Ce n’est pas l’Humanité qui a lancé ce débat, ni même la presse « de gauche », tellement eurolibérale qu’il ne lui vient pas à l’idée de changer quoique ce soit, mais The Economist, le journal des élites globalisées, qui consacre un nouveau dossier à cette nouvelle perversion du néolibéralisme.
Tes actions tu rachèteras
La situation a atteint de tels extrêmes que 38% des entreprises y consacrent plus que leur trésorerie ne le permet, le reste étant couvert par des emprunts !
The Economist cite le cas de Home Depot, qui, depuis 2008 a consacré 28% de sa trésorerie au paiement des dividendes et 52% à l’achat de ses propres actions, au point d’emprunter 2 milliards en partie pour cela. Depuis 2010, l’action a triplé… Les 500 plus grandes enterprises y consacrent un tiers de leur trésorerie. Apple, après avoir longtemps mis ses actionnaires à la diète, a annoncé vouloir consacrer 130 milliards de dollars à racheter ses actions.
The Economist note que le secteur financier avait consacré 207 milliards de dollars pour racheter ses actions de 2006 à 2008, avant d’obtenir 250 milliards de l’Etat pour être sauvé de la faillite en 2009.
La prise de pouvoir des actionnaires
Malgré tout, The Economist soutient que « les rachats d’actions ne sont pas forcément une mauvaise idée.
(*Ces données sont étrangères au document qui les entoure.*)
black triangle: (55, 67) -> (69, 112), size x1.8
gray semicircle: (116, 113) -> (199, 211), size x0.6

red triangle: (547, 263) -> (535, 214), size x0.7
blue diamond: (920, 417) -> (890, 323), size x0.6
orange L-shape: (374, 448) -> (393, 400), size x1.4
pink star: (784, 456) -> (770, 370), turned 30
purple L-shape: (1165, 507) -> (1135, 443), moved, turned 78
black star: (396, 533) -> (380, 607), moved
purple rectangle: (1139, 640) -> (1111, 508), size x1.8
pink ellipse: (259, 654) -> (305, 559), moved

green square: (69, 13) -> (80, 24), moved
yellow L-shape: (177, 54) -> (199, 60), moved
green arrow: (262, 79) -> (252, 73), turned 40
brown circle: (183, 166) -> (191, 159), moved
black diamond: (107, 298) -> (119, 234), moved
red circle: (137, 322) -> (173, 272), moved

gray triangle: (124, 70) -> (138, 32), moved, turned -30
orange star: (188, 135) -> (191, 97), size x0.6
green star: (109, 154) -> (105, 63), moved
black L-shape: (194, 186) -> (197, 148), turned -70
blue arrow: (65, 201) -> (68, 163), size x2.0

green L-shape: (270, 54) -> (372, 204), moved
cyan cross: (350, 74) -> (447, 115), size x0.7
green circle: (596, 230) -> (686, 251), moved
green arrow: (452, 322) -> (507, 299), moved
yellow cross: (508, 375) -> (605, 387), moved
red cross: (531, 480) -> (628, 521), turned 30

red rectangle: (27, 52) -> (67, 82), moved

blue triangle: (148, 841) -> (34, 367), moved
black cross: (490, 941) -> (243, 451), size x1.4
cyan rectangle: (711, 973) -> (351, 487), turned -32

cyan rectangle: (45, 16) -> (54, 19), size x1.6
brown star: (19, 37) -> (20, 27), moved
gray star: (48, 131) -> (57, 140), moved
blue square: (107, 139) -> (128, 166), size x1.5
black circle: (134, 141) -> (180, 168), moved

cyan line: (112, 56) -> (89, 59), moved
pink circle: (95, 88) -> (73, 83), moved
Quand les entreprises achètent leurs actions sur le marché, elles retournent l’argent en trop aux actionnaires d’une manière comparable aux dividendes ». Sauf qu’il démontre bien que le phénomène atteint aujourd’hui un niveau totalement délirant. En outre, il pointe que les mécanismes de rémunération des dirigeants des entreprises alignent leurs intérêts sur ceux des actionnaires avec un biais extrêmement court-termiste qu’il peut pousser à sacrifier les investissements à long terme pour pouvoir racheter toujours davantage d’actions dans une logique de bulle absolument délirante et dangereuse. La Tribune montre également qu’il s’agit d’un moyen commode de déguiser la rémunération de ses salariés.
Du coup, il note que les gestionnaires de fonds commencent à s’inquiéter du manque d’investissement des entreprises et préviennent que «
le capitalisme actionnarial doit promouvoir la croissance et la création et non just partager les dépouilles ». Curieusement,
The Economist note que le rachat d’actions était interdit avant, que les Etats-Unis ont changé les règles en 1982, le Japon en 1994 et l’Allemagne en 1998. Ce faisant, il donne sans doute malgré lui la solution à cette nouvelle perversion du système économique actuel : il faut purement et simplement interdire les rachats d’action par les entreprises, ou, a minima, le traiter de manière extrêmement dissuasive d’un point de vue fiscal.